The intended meaning

This means that a person cannot choose or practice religion consciously unless he has a space of freedom within which to move. Freedom here is not an external embellishment, but a necessary condition for the human being to exercise his rational faculty and balance his natural right with his inner law. For this reason, religion is not based on coercion, because human maneuverability itself rests on choice, not compulsion.

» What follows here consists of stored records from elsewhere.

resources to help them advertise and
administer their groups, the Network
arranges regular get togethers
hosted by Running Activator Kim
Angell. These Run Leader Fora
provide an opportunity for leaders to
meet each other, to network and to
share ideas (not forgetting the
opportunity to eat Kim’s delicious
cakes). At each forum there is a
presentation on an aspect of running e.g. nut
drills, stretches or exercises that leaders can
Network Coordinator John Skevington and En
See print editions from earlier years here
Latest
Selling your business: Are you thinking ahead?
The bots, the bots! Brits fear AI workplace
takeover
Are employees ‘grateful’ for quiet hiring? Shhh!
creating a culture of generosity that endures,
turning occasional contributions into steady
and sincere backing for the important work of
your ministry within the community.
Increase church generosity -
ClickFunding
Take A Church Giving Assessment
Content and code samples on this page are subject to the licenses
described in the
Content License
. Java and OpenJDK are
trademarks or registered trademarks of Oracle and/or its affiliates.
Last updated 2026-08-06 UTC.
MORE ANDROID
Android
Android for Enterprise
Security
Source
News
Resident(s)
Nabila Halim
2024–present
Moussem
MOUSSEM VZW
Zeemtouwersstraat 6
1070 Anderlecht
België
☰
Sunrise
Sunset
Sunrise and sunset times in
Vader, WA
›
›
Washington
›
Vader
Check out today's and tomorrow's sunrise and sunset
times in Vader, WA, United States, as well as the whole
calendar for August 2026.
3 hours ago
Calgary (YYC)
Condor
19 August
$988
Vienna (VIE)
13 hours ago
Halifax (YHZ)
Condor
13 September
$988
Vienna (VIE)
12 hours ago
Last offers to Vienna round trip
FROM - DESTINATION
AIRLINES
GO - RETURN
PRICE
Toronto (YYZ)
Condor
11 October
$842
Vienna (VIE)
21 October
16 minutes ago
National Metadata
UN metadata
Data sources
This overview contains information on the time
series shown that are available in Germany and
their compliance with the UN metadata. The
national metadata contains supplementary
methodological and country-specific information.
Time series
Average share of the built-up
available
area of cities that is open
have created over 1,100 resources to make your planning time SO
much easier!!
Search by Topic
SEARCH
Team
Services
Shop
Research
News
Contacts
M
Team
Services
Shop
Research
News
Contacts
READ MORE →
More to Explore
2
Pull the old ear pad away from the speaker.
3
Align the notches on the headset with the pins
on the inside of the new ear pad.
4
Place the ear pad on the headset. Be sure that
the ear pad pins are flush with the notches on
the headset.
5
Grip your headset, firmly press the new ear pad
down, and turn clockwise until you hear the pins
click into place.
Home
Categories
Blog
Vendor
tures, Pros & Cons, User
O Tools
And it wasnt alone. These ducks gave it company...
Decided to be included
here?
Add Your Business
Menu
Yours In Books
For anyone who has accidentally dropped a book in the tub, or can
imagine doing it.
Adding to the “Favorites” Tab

The atom’s structure in the atlas

  • Type of argument: value-based
  • Argument movement: makes freedom a prior condition for the human being to exercise choice and practice religion consciously.
  • Key terms: freedom, choice, coercion.
  • Degree of centrality: original.

The atom shows that freedom is not a marginal detail, but a condition for establishing religious and human responsibility, and therefore it is used to refute any conception that makes religion based on coercion.

Basis

  • Supporting text: «Shahrur’s theses in this passage hold that religion is not built on coercion, but on choice, consent, and awareness. Fitra is not instincts or desires, but the rational faculty and human values. Right guidance is the predominance of the rational side over the animal side, and deviation is the opposite. Obedience in the Wise Revelation is voluntary, whereas coercion is linked to prohibition and compulsion, not to religion. Civil authority has its own sphere in regulating society, but it does not have the right to impose religiosity on individuals. The traditional obedience to those in authority and allegiance as formulated in the reports were used to justify despotism. Freedom is not a passing Western concept, but is implicit in religion as “the firm bond.” The human being moves toward freedom when he balances his natural right with his inner natural law».

Degree of documentation

  • Level: structurally documented
  • Meaning of the level: the atom rests on more than one witness or on a clear synthesis of closely related expressions.
  • Reason for classification: supported by several statements about choice, consent, and rejection of coercion.
  • Limits of reading: the formulation above is an analytical summary, and should not be treated as a verbatim quotation unless the witness is quoted word for word.

Its function in the book

Its function here is declarative; it establishes a conclusion on which what follows depends in the course of the argument.

Editorial note

This atom is suitable for explaining his view of both authority and religiosity.